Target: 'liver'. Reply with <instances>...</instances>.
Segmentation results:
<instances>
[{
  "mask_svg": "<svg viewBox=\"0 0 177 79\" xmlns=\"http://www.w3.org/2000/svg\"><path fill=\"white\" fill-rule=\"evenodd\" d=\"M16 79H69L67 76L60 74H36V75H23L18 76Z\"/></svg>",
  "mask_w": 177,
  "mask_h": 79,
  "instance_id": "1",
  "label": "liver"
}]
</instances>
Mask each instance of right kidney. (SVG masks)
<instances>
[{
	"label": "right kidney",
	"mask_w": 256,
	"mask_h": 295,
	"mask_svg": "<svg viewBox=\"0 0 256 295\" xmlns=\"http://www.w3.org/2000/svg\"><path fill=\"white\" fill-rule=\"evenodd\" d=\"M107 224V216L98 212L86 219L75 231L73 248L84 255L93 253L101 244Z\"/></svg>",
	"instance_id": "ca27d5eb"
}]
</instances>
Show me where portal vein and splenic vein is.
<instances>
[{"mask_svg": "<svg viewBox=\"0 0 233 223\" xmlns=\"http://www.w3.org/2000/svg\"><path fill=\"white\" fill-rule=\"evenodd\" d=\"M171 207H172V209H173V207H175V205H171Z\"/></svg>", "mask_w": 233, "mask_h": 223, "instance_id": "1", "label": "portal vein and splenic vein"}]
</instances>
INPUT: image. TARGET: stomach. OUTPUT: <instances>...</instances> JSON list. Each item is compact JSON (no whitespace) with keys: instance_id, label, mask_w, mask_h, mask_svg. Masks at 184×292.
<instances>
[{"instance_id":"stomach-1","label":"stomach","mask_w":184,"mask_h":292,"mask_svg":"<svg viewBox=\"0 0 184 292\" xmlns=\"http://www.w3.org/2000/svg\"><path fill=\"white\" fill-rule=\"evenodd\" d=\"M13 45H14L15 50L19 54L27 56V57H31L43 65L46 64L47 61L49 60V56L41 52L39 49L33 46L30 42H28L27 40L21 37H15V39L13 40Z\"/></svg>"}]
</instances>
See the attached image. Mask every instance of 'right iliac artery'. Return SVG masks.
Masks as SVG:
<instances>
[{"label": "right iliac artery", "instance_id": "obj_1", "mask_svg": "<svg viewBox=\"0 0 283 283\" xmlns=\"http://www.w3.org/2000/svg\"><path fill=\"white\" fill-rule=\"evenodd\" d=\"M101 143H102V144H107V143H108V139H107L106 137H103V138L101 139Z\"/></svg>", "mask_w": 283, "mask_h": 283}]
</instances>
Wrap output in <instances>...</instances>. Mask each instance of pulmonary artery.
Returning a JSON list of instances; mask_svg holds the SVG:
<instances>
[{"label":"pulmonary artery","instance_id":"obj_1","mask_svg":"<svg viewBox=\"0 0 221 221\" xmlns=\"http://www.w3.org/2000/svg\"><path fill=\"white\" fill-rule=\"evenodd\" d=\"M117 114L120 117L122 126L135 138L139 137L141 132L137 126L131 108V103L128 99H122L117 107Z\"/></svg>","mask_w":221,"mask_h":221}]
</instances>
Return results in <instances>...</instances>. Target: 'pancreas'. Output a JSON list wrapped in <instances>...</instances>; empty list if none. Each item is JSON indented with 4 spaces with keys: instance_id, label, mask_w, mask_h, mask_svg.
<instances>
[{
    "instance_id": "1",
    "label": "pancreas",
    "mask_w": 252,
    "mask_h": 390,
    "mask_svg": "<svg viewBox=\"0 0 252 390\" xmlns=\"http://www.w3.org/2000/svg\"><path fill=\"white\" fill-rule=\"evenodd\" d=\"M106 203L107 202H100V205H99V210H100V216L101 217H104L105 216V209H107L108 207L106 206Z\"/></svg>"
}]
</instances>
+++++
* [Brief]:
Every line of the listing needs to be written out exactly.

* [Solution to this exercise]:
Target: 'liver'. Reply with <instances>...</instances>.
Segmentation results:
<instances>
[{
  "mask_svg": "<svg viewBox=\"0 0 177 79\" xmlns=\"http://www.w3.org/2000/svg\"><path fill=\"white\" fill-rule=\"evenodd\" d=\"M16 79H69L67 76L60 74H36V75H23L18 76Z\"/></svg>",
  "mask_w": 177,
  "mask_h": 79,
  "instance_id": "1",
  "label": "liver"
}]
</instances>
Mask each instance of right kidney. (SVG masks)
<instances>
[{
	"label": "right kidney",
	"mask_w": 256,
	"mask_h": 295,
	"mask_svg": "<svg viewBox=\"0 0 256 295\" xmlns=\"http://www.w3.org/2000/svg\"><path fill=\"white\" fill-rule=\"evenodd\" d=\"M107 224V216L98 212L86 219L75 231L73 248L84 255L93 253L101 244Z\"/></svg>",
	"instance_id": "ca27d5eb"
}]
</instances>
Show me where portal vein and splenic vein is.
<instances>
[{"mask_svg": "<svg viewBox=\"0 0 233 223\" xmlns=\"http://www.w3.org/2000/svg\"><path fill=\"white\" fill-rule=\"evenodd\" d=\"M171 207H172V209H173V207H175V205H171Z\"/></svg>", "mask_w": 233, "mask_h": 223, "instance_id": "1", "label": "portal vein and splenic vein"}]
</instances>
INPUT: image. TARGET: stomach. OUTPUT: <instances>...</instances> JSON list. Each item is compact JSON (no whitespace) with keys: instance_id, label, mask_w, mask_h, mask_svg. Masks at 184×292.
<instances>
[{"instance_id":"stomach-1","label":"stomach","mask_w":184,"mask_h":292,"mask_svg":"<svg viewBox=\"0 0 184 292\" xmlns=\"http://www.w3.org/2000/svg\"><path fill=\"white\" fill-rule=\"evenodd\" d=\"M13 45H14L15 50L19 54L27 56V57H31L43 65L46 64L47 61L49 60V56L41 52L39 49L33 46L30 42H28L27 40L21 37H15V39L13 40Z\"/></svg>"}]
</instances>
See the attached image. Mask every instance of 'right iliac artery'. Return SVG masks.
Masks as SVG:
<instances>
[{"label": "right iliac artery", "instance_id": "obj_1", "mask_svg": "<svg viewBox=\"0 0 283 283\" xmlns=\"http://www.w3.org/2000/svg\"><path fill=\"white\" fill-rule=\"evenodd\" d=\"M101 143H102V144H107V143H108V139H107L106 137H103V138L101 139Z\"/></svg>", "mask_w": 283, "mask_h": 283}]
</instances>
Wrap output in <instances>...</instances>. Mask each instance of pulmonary artery.
Returning a JSON list of instances; mask_svg holds the SVG:
<instances>
[{"label":"pulmonary artery","instance_id":"obj_1","mask_svg":"<svg viewBox=\"0 0 221 221\" xmlns=\"http://www.w3.org/2000/svg\"><path fill=\"white\" fill-rule=\"evenodd\" d=\"M117 114L120 117L122 126L135 138L139 137L141 132L137 126L131 108V103L128 99H122L117 107Z\"/></svg>","mask_w":221,"mask_h":221}]
</instances>
Return results in <instances>...</instances>. Target: 'pancreas'. Output a JSON list wrapped in <instances>...</instances>; empty list if none. Each item is JSON indented with 4 spaces with keys: instance_id, label, mask_w, mask_h, mask_svg.
<instances>
[{
    "instance_id": "1",
    "label": "pancreas",
    "mask_w": 252,
    "mask_h": 390,
    "mask_svg": "<svg viewBox=\"0 0 252 390\" xmlns=\"http://www.w3.org/2000/svg\"><path fill=\"white\" fill-rule=\"evenodd\" d=\"M106 203L107 202H100V205H99V210H100V216L101 217H104L105 216V209H107L108 207L106 206Z\"/></svg>"
}]
</instances>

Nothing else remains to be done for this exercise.